The sum of 8term of an a.p 160while the sum of 20term is 880 find.
a. the 43 term
b.the sum of 12 term
Let's assume that the first term of the arithmetic progression is "a" and the common difference is "d".
We know that the sum of the 8 terms is given by the formula:
S8 = (n/2)(2a + (n-1)d), where n is the number of terms.

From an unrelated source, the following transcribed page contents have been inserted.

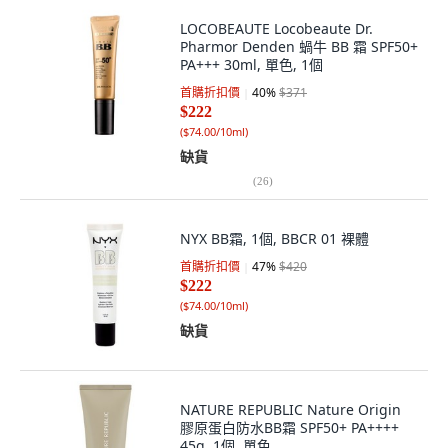
LOCOBEAUTE Locobeaute Dr.
Pharmor Denden 蝸牛 BB 霜 SPF50+
PA+++ 30ml, 單色, 1個
首購折扣價
40
%
$371
$222
(
$74.00/10ml
)
缺貨
(
26
)
NYX BB霜, 1個, BBCR 01 裸體
首購折扣價
47
%
$420
$222
(
$74.00/10ml
)
缺貨
NATURE REPUBLIC Nature Origin
膠原蛋白防水BB霜 SPF50+ PA++++
45g, 1個, 單色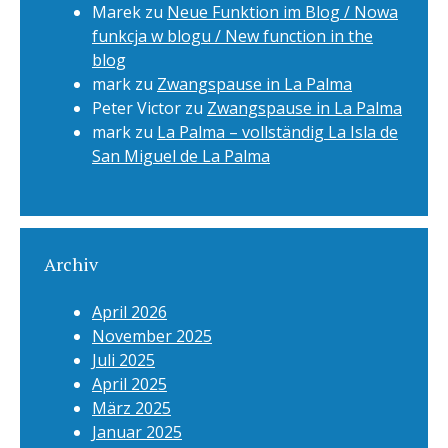
Marek
zu
Neue Funktion im Blog / Nowa
funkcja w blogu / New function in the
blog
mark
zu
Zwangspause in La Palma
Peter Victor
zu
Zwangspause in La Palma
mark
zu
La Palma – vollständig La Isla de
San Miguel de La Palma
Archiv
April 2026
November 2025
Juli 2025
April 2025
März 2025
Januar 2025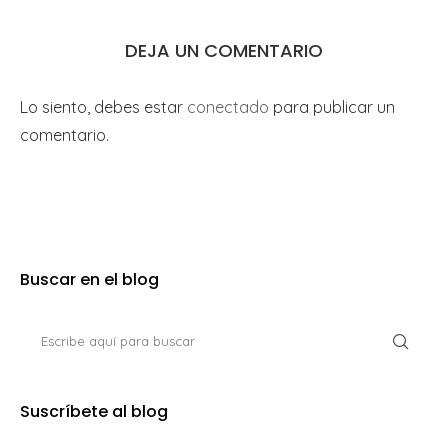
DEJA UN COMENTARIO
Lo siento, debes estar
conectado
para publicar un
comentario.
Buscar en el blog
Suscríbete al blog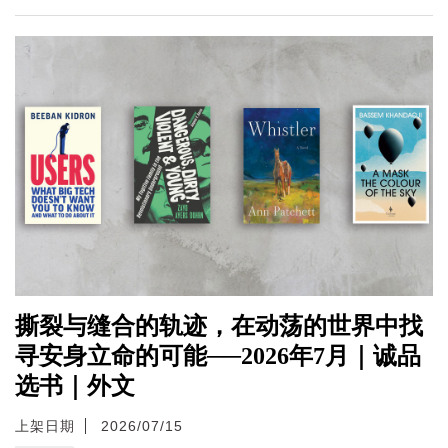
撕裂与缝合的轨迹，在动荡的世界中找
寻安身立命的可能──2026年7月｜诚品
选书｜外文
上架日期
2026/07/15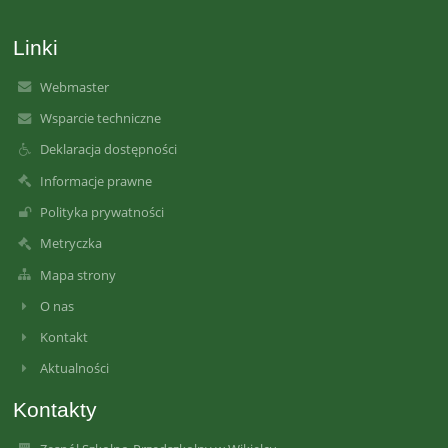
Linki
Webmaster
Wsparcie techniczne
Deklaracja dostępności
Informacje prawne
Polityka prywatności
Metryczka
Mapa strony
O nas
Kontakt
Aktualności
Kontakty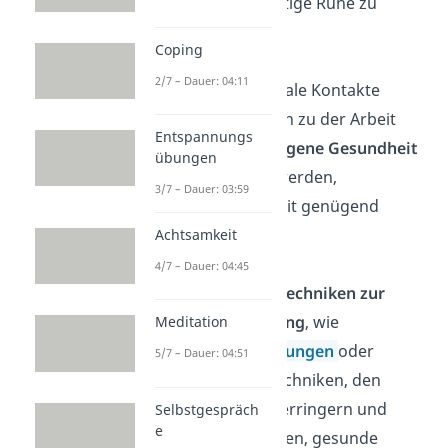
und Geist die nötige Ruhe zu
geben.
Coping
2/7 – Dauer: 04:11
Hobbys und soziale Kontakte
können Ausgleich zu der Arbeit
Entspannungs
bieten. Auf die
eigene Gesundheit
übungen
sollte geachtet werden,
3/7 – Dauer: 03:59
beispielsweise mit genügend
Schlaf.
Achtsamkeit
4/7 – Dauer: 04:45
Zudem können
Techniken zur
Stressbewältigung
, wie
Meditation
Achtsamkeitsübungen
oder
5/7 – Dauer: 04:51
Entspannungstechniken, den
inneren Druck verringern und
Selbstgespräch
e
dabei unterstützen, gesunde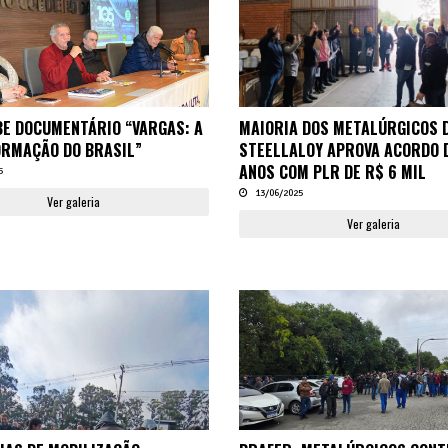
BE DOCUMENTÁRIO “VARGAS: A
MAIORIA DOS METALÚRGICOS 
RMAÇÃO DO BRASIL”
STEELLALOY APROVA ACORDO 
ANOS COM PLR DE R$ 6 MIL
5
13/06/2025
Ver galeria
Ver galeria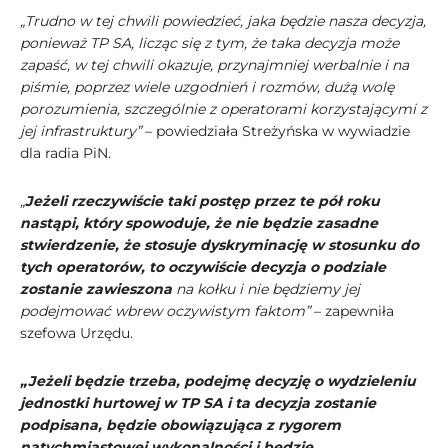
„Trudno w tej chwili powiedzieć, jaka będzie nasza decyzja,
ponieważ TP SA, licząc się z tym, że taka decyzja może
zapaść, w tej chwili okazuje, przynajmniej werbalnie i na
piśmie, poprzez wiele uzgodnień i rozmów, dużą wolę
porozumienia, szczególnie z operatorami korzystającymi z
jej infrastruktury”
– powiedziała Streżyńska w wywiadzie
dla radia PiN.
„
Jeżeli rzeczywiście taki postęp przez te pół roku
nastąpi, który spowoduje, że nie będzie zasadne
stwierdzenie, że stosuje dyskryminację w stosunku do
tych operatorów, to oczywiście decyzja o podziale
zostanie zawieszona
na kołku i nie będziemy jej
podejmować wbrew oczywistym faktom”
– zapewniła
szefowa Urzędu.
„Jeżeli będzie trzeba, podejmę decyzję o wydzieleniu
jednostki hurtowej w TP SA i ta decyzja zostanie
podpisana, będzie obowiązująca z rygorem
natychmiastowej wykonalności i będzie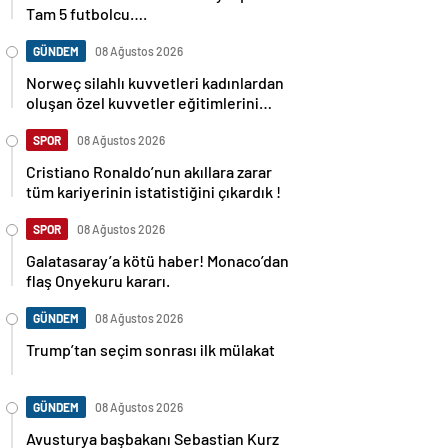
Tam 5 futbolcu….
GÜNDEM
08 Ağustos 2026
Norweç silahlı kuvvetleri kadınlardan
oluşan özel kuvvetler eğitimlerini
başlattı.
SPOR
08 Ağustos 2026
Cristiano Ronaldo’nun akıllara zarar
tüm kariyerinin istatistiğini çıkardık !
SPOR
08 Ağustos 2026
Galatasaray’a kötü haber! Monaco’dan
flaş Onyekuru kararı.
GÜNDEM
08 Ağustos 2026
Trump’tan seçim sonrası ilk mülakat
GÜNDEM
08 Ağustos 2026
Avusturya başbakanı Sebastian Kurz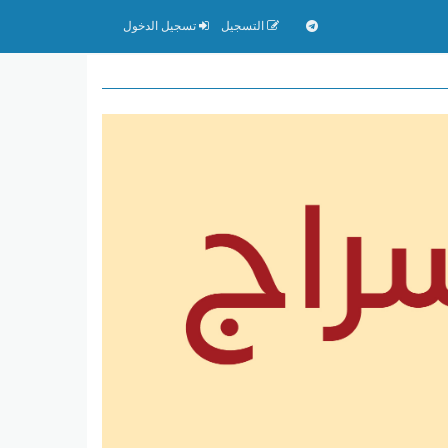
التسجيل
تسجيل الدخول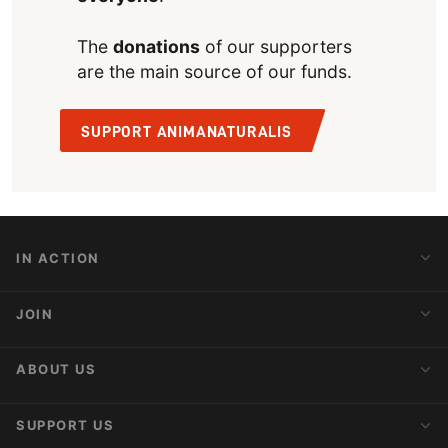
The
donations
of our supporters
are the main source of our funds.
SUPPORT ANIMANATURALIS
IN ACTION
Action Alerts
JOIN
Latest News
Blog
Activist Network
ABOUT US
Upcoming Actions
Internships
About AnimaNaturalis
SUPPORT US
Subscribe to Newsletter
Ideology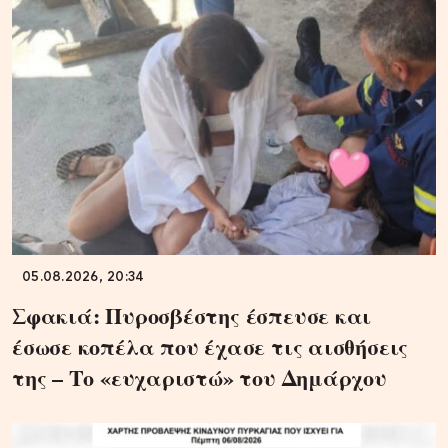
05.08.2026, 20:34
Σφακιά: Πυροσβέστης έσπευσε και
έσωσε κοπέλα που έχασε τις αισθήσεις
της – Το «ευχαριστώ» του Δημάρχου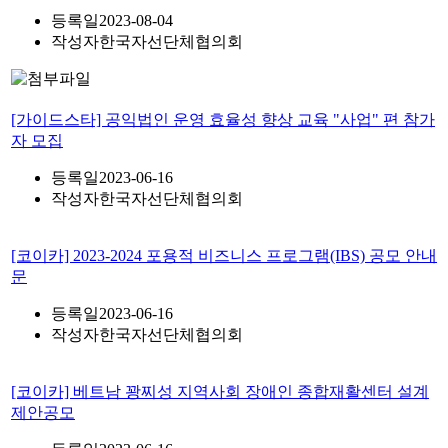
등록일
2023-08-04
작성자
한국자선단체협의회
[가이드스타] 공익법인 운영 효율성 향상 교육 "사업" 편 참가
자 모집
등록일
2023-06-16
작성자
한국자선단체협의회
[코이카] 2023-2024 포용적 비즈니스 프로그램(IBS) 공모 안내
문
등록일
2023-06-16
작성자
한국자선단체협의회
[코이카] 베트남 꽝찌성 지역사회 장애인 종합재활센터 설계
제안공모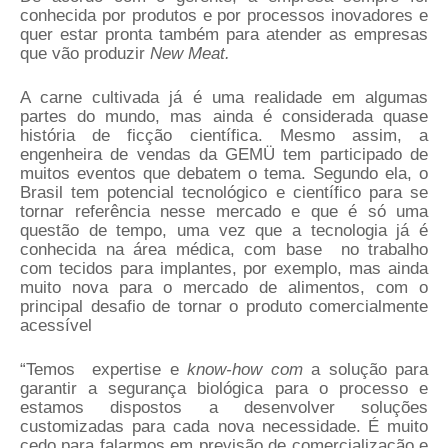
conhecida por produtos e por processos inovadores e
quer estar pronta também para atender as empresas
que vão produzir
New Meat.
A carne cultivada já é uma realidade em algumas
partes do mundo, mas ainda é considerada quase
história de ficção científica. Mesmo assim, a
engenheira de vendas da GEMÜ tem participado de
muitos eventos que debatem o tema. Segundo ela, o
Brasil tem potencial tecnológico e científico para se
tornar referência nesse mercado e que é só uma
questão de tempo, uma vez que a tecnologia já é
conhecida na área médica, com base
no trabalho
com tecidos para implantes, por exemplo, mas ainda
muito nova para o mercado de alimentos, com o
principal desafio de tornar o produto comercialmente
acessível
“Temos
expertise e
know-how com
a solução para
garantir a segurança biológica para o processo e
estamos dispostos a desenvolver soluções
customizadas para cada nova necessidade.
É muito
cedo para falarmos em previsão de comercialização e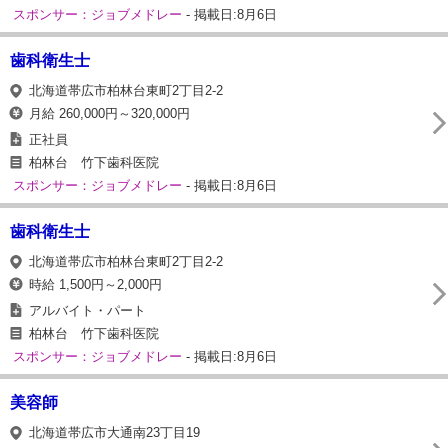
スポンサー：ジョブメドレー
- 掲載日:8月6日
歯科衛生士
北海道帯広市柏林台東町2丁目2-2
月給 260,000円～320,000円
正社員
柏林台 竹下歯科医院
スポンサー：ジョブメドレー
- 掲載日:8月6日
歯科衛生士
北海道帯広市柏林台東町2丁目2-2
時給 1,500円～2,000円
アルバイト・パート
柏林台 竹下歯科医院
スポンサー：ジョブメドレー
- 掲載日:8月6日
美容師
北海道帯広市大通南23丁目19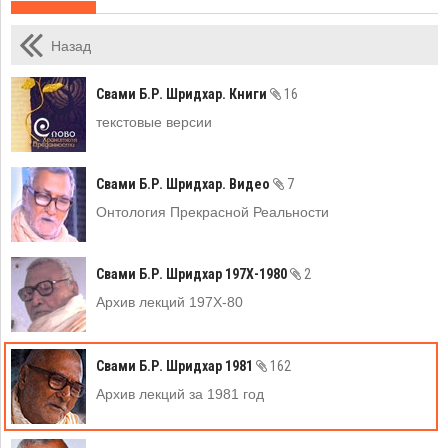
Назад
Свами Б.Р. Шридхар. Книги
16
текстовые версии
Свами Б.Р. Шридхар. Видео
7
Онтология Прекрасной Реальности
Свами Б.Р. Шридхар 197Х-1980
2
Архив лекций 197Х-80
Свами Б.Р. Шридхар 1981
162
Архив лекций за 1981 год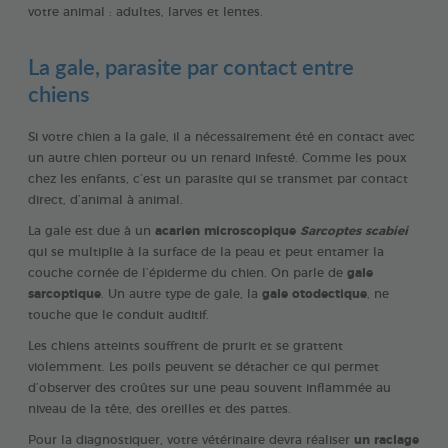
votre animal : adultes, larves et lentes.
La gale, parasite par contact entre
chiens
Si votre chien a la gale, il a nécessairement été en contact avec
un autre chien porteur ou un renard infesté. Comme les poux
chez les enfants, c’est un parasite qui se transmet par contact
direct, d’animal à animal.
La gale est due à un
acarien microscopique
Sarcoptes scabiei
qui se multiplie à la surface de la peau et peut entamer la
couche cornée de l’épiderme du chien. On parle de
gale
sarcoptique
. Un autre type de gale, la
gale otodectique
, ne
touche que le conduit auditif.
Les chiens atteints souffrent de prurit et se grattent
violemment. Les poils peuvent se détacher ce qui permet
d’observer des croûtes sur une peau souvent inflammée au
niveau de la tête, des oreilles et des pattes.
Pour la diagnostiquer, votre vétérinaire devra réaliser
un raclage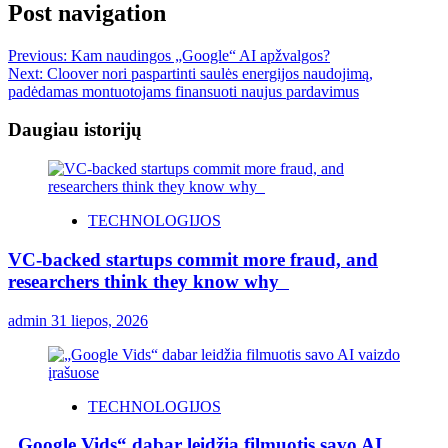
Post navigation
Previous:
Kam naudingos „Google“ AI apžvalgos?
Next:
Cloover nori paspartinti saulės energijos naudojimą,
padėdamas montuotojams finansuoti naujus pardavimus
Daugiau istorijų
TECHNOLOGIJOS
VC-backed startups commit more fraud, and
researchers think they know why
admin
31 liepos, 2026
TECHNOLOGIJOS
„Google Vids“ dabar leidžia filmuotis savo AI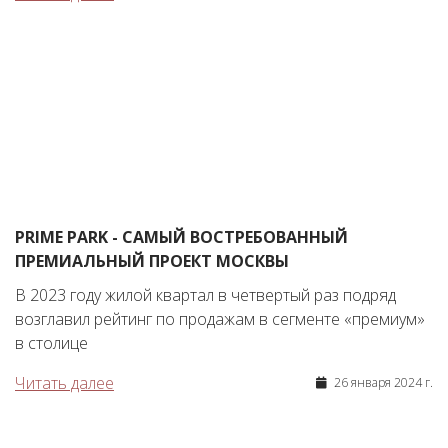
PRIME PARK - САМЫЙ ВОСТРЕБОВАННЫЙ
ПРЕМИАЛЬНЫЙ ПРОЕКТ МОСКВЫ
В 2023 году жилой квартал в четвертый раз подряд
возглавил рейтинг по продажам в сегменте «премиум»
в столице
Читать далее
26 января 2024 г.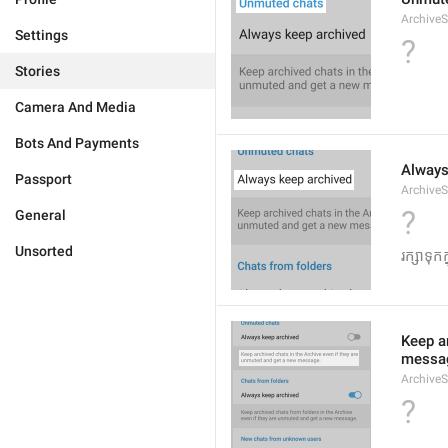
Archive
Settings
?
Stories
Camera And Media
Bots And Payments
Always
Passport
Archive
?
General
Unsorted
រក្សាទុកក
Keep ar
messa
Archive
?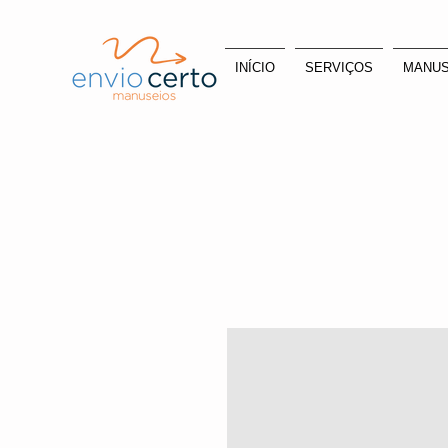
INÍCIO
SERVIÇOS
MANUS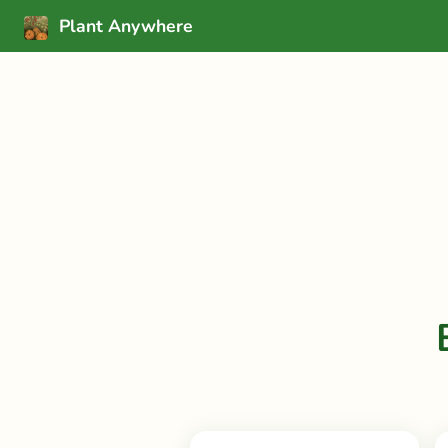
Plant Anywhere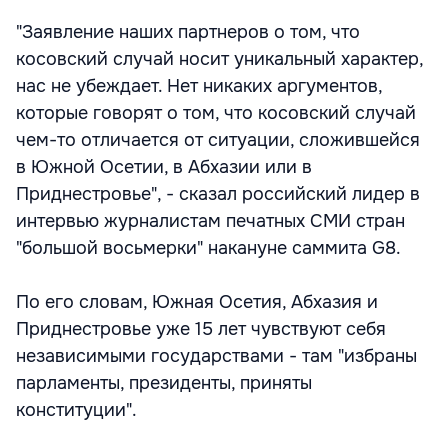
"Заявление наших партнеров о том, что
косовский случай носит уникальный характер,
нас не убеждает. Нет никаких аргументов,
которые говорят о том, что косовский случай
чем-то отличается от ситуации, сложившейся
в Южной Осетии, в Абхазии или в
Приднестровье", - сказал российский лидер в
интервью журналистам печатных СМИ стран
"большой восьмерки" накануне саммита G8.
По его словам, Южная Осетия, Абхазия и
Приднестровье уже 15 лет чувствуют себя
независимыми государствами - там "избраны
парламенты, президенты, приняты
конституции".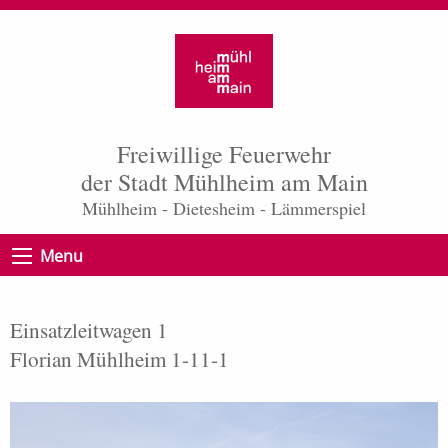
Freiwillige Feuerwehr
der Stadt Mühlheim am Main
Mühlheim - Dietesheim - Lämmerspiel
Menu
Einsatzleitwagen 1
Florian Mühlheim 1-11-1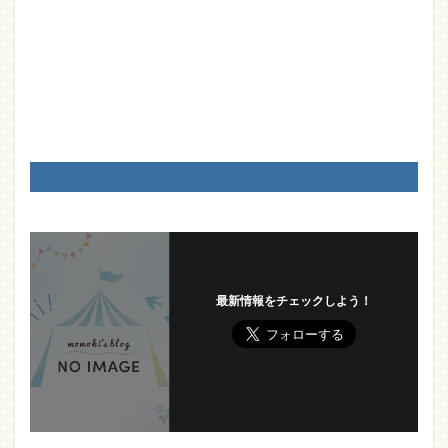
最新情報をチェックしよう！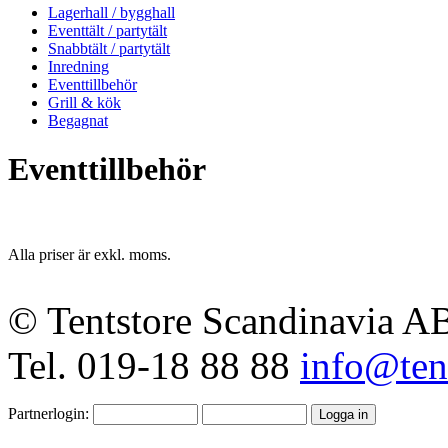
Lagerhall / bygghall
Eventtält / partytält
Snabbtält / partytält
Inredning
Eventtillbehör
Grill & kök
Begagnat
Eventtillbehör
Alla priser är exkl. moms.
© Tentstore Scandinavia A
Tel. 019-18 88 88
info@tent
Partnerlogin: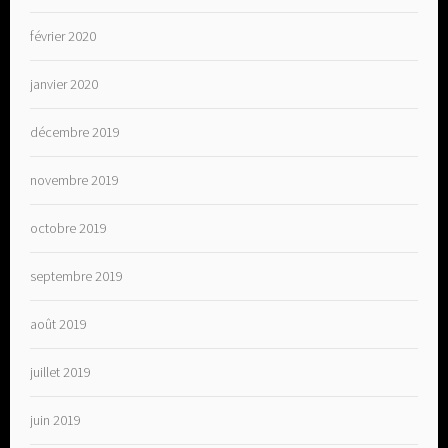
février 2020
janvier 2020
décembre 2019
novembre 2019
octobre 2019
septembre 2019
août 2019
juillet 2019
juin 2019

Plugging in the given values, we have:
160 = (8/2)(2a + (8-1)d)
160 = 4(2a + 7d)
40 = 2a + 7d -- Equation (1)
Similarly, the sum of the 20 terms is given by:
S20 = (n/2)(2a + (n-1)d)
Plugging in the given values, we have:
880 = (20/2)(2a + (20-1)d)
880 = 10(2a + 19d)
88 = 2a + 19d -- Equation (2)
To find the 43rd term (a):
We can assume the 43rd term is T43.
Using the formula for the nth term of an arithmetic progression:
Tn = a + (n-1)d, we have:
T43 = a + (43-1)d
T43 = a + 42d
To find the sum of the 12 terms:
Using the formula for the sum of an arithmetic progression:
S12 = (n/2)(2a + (n-1)d)
Plugging in the given values, we have:
S12 = (12/2)(2a + (12-1)d)
S12 = 6(2a + 11d)
Now, we can solve the equations:
From Equation (1): 40 = 2a + 7d
From Equation (2): 88 = 2a + 19d
Multiply Equation (1) by 2: 80 = 4a + 14d
Subtract Equation (2) from the above equation:
80 - 88 = (4a + 14d) - (2a + 19d)
-8 = 2a - 5d
-8/2 = a - (5/2)d
-4 = a - (5/2)d -- Equation (3)
Now, substitute Equation (3) into the expression T43 = a + 42d:
T43 = (-4) + 42d
T43 = -4 + 42d
So, the 43rd term is -4 + 42d, where d is the common difference.
To find the sum of the 12 terms, substitute Equation (3) into the expression S12 = 6(2a + 11d):
S12 = 6(2(-4) + 11d)
S12 = 6(-8 + 11d)
S12 = -48 + 66d
Therefore, the 43rd term is -4 + 42d and the sum of the 12 terms is -48 + 66d.